The recent blog post from Google announcing TurboQuant does not change anything regarding RAM planning for the big labs.
TurboQuant itself is already a year old! So even smaller labs have probably seen and implemented it.
scw
4 hours ago
TurboQuant has a specific benefit by compressing the KV cache at a negligible cost to quality. That mainly means that the context lengths can go up in models for the same amount of memory, however the KV cache only accounts for something like 20% of the overall model size, and this will not dramatically decrease memory demands in the way that some of the more sensationalist reporting has stated.
lostmsu
3 hours ago
In large providers KV caches are the main bottleneck, no?
schmidtleonard
5 hours ago
The open source tooling got quantization support 3 years ago! It was a lesser type of quantization, but more than enough to prove that the savings just go to bigger models.
adjejmxbdjdn
5 hours ago
I’m not disagreeing with you, but consumer RAM prices are lagging indicators. If commercial RAM prices are dropping then consumers will see those price drops last, especially given the fact that several consumer manufacturers turned to commercial only.
drakythe
5 hours ago
Is there a source that says commercial RAM prices are dropping? I was recently told (without a source, so I am not sure if it is true or not) that OpenAI never even bought any of the RAM they signed deals on last year, and that those deals were just letters of intent. So if prices are coming down I wouldn't be shocked but the economy is pretty well vibe coded these days so who even knows.
ffsm8
3 hours ago
Well, all manufacturers of ram have publicly stated that they're sold out for 2026
RAM prices falling during 2026 is insanely unlikely unless AI crashes so hard it starts to actually kill companies. And not just any but big tech
I'm not seeing that in 2026. Maybe 2027 (I'd sincerely doubt that too, honestly), but definitely not within the next 9 months. Their runway is _way_ too large for things to spiral out of control within such a short period of time
dylan604
2 hours ago
If the claims the GP made about letters of intent to buy vs actual purchases are true, that brings additional questions. Like, if you send a letter of intent but do not follow through, are there financial penalties? How hard is it for the chip maker to sell the chips allotted based on that letter of intent? Would someone like Apple buy up the extra, or would they not need it as they've already bought enough for the units they expect to sell? If someone like Apple suddenly had an influx of RAM, that does not mean they would have extra CPU capacity to match. If the supply chain is this closely apportioned, what is the most likely result of a sudden surplus?
citrin_ru
3 hours ago
> unlikely unless AI crashes so hard it starts to actually kill companies. And not just any but big tech. I'm not seeing that in 2026
A month ago AI crash we looking unlikely but with the strait of Hormuz being de-facto blocked many predict a global stagflation which could affect AI too.
sergiotapia
3 hours ago
here you go: https://x.com/wccftech/status/2037921057097892018
Ram prices are dropping
itintheory
2 hours ago
Every response to the original post calls it out as being factually incorrect...
sergiotapia
2 hours ago
ToucanLoucan
5 hours ago
If they see them. Plenty of businesses are still charging pandemic prices for all kinds of goods and simply pocketing the difference.

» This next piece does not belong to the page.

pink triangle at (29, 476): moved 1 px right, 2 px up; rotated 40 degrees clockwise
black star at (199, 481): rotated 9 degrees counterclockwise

Cars come to mind instantly. Prices exploded in 2020/1, due to legitimate shortages, most of which have been plus or minus resolved, but the prices for new (and used!) cars never came back down.
mono442
an hour ago
Actually the prices for new cars seem to be now lower than in 2022 where I live in Europe. Though this could be attributed as well to the competition from Chinese manufacturers.
busterarm
3 hours ago
While the pandemic chip shortage resolved around 2024, a new chip shortage started in 2025 when the Dutch government took control of Nexperia (who are owned by China's Wingtech) and China retaliated by creating export restrictions. Honda, Nissan, Mercedes-Benz and others cut production. With less inventory, manufacturers and dealers are raising prices to compensate.

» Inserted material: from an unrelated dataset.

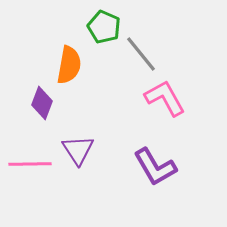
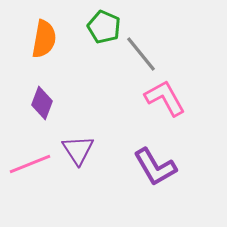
orange semicircle: moved 25 px left, 26 px up
pink line: rotated 21 degrees counterclockwise
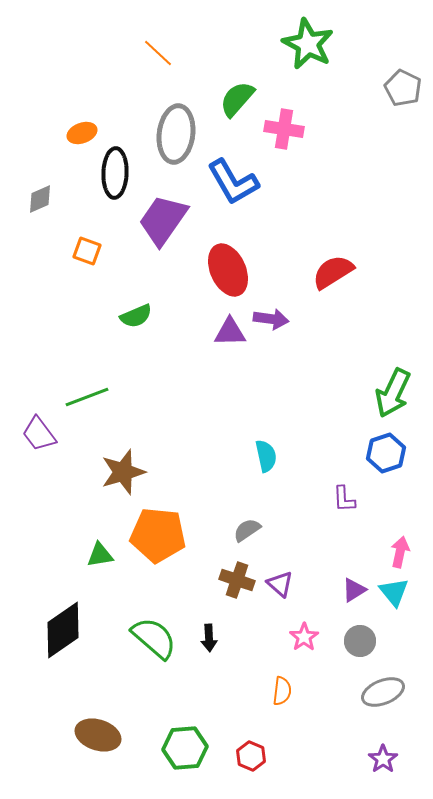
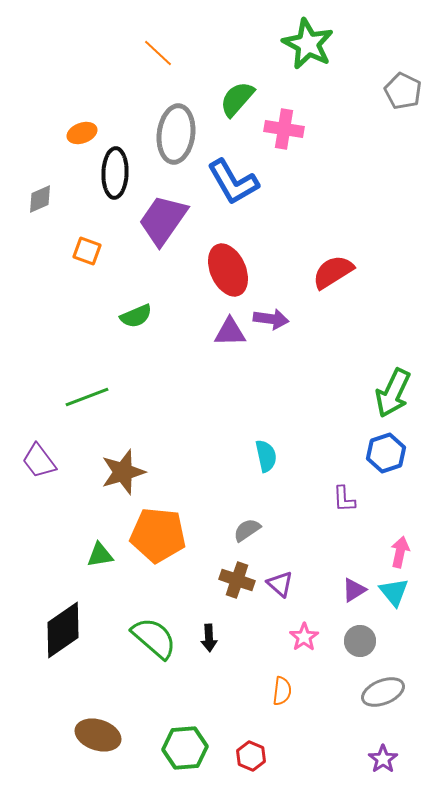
gray pentagon at (403, 88): moved 3 px down
purple trapezoid at (39, 434): moved 27 px down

Also the cost of shipping never came down and lots of cars and/or their components need to cross oceans. Plus we have a new energy crisis...
slfnflctd
5 hours ago
> almost as bad as when LLMs link things to prove their point, you visit the link, and find it says nothing of the sort or even the opposite
To be fair, they got it from us. This happened to me plenty of times long before modern LLMs.
throwup238
4 hours ago
It learned by reading HackerNews, after all.
layer8
4 hours ago
I agree. The article they link to talks about memory company stocks crashing, not RAM prices crashing. There is some truth to the former: https://www.ft.com/content/e4e15692-187e-4466-832e-ec267e792...
h14h
5 hours ago
I do wonder how closely prices consumer RAM kits follow the wholesale prices for NAND chips manufacturers see internally. The pcpartpicker graphs you linked show consumer prices have leveled out and may even be starting to fall. Depending on how the economics shake out this could mean we've hit an inflection point.

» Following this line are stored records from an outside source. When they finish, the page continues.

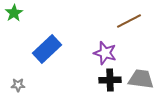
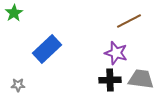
purple star: moved 11 px right
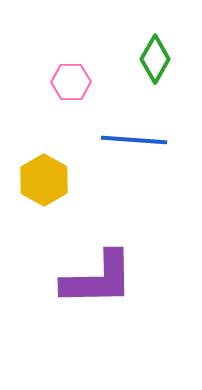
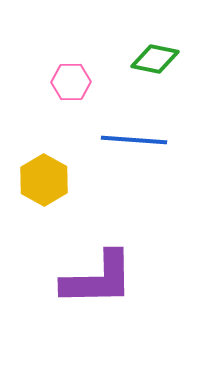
green diamond: rotated 72 degrees clockwise
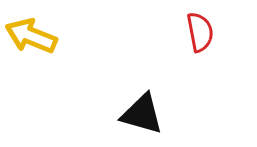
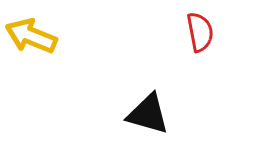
black triangle: moved 6 px right
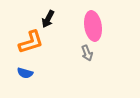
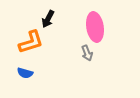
pink ellipse: moved 2 px right, 1 px down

My personal prediction is that once the VC bill comes due and prices for frontier models starts to climb, competition for efficiency will heat up. The main AI use-cases seem to be falling into buckets, and I doubt serving gigantic, do-it-all general models for every use-case under the sun is remotely cost-effective.
If common use-cases start to be more efficiently served by smaller, more efficient purpose-built models (or systems thereof), it'd make the big frontier models increasingly niche. Cursor's Composer 2 model is a great example of this.
In any case, I think it's pretty fair to speculate we may be seeing RAM prices start falling sooner rather than later.
joshstrange
4 hours ago
Consumer vs NAND is an absolutely fair distinction to make, I'm not sure how to track those prices. My main issue the article saying "RAM prices are crashing" (which I can't find any evidence of) and linking to an article that doesn't even repeat that claim, it instead just speculates that maybe RAM will come down in price due to this new idea.
> In any case, I think it's pretty fair to speculate we may be seeing RAM prices start falling sooner rather than later.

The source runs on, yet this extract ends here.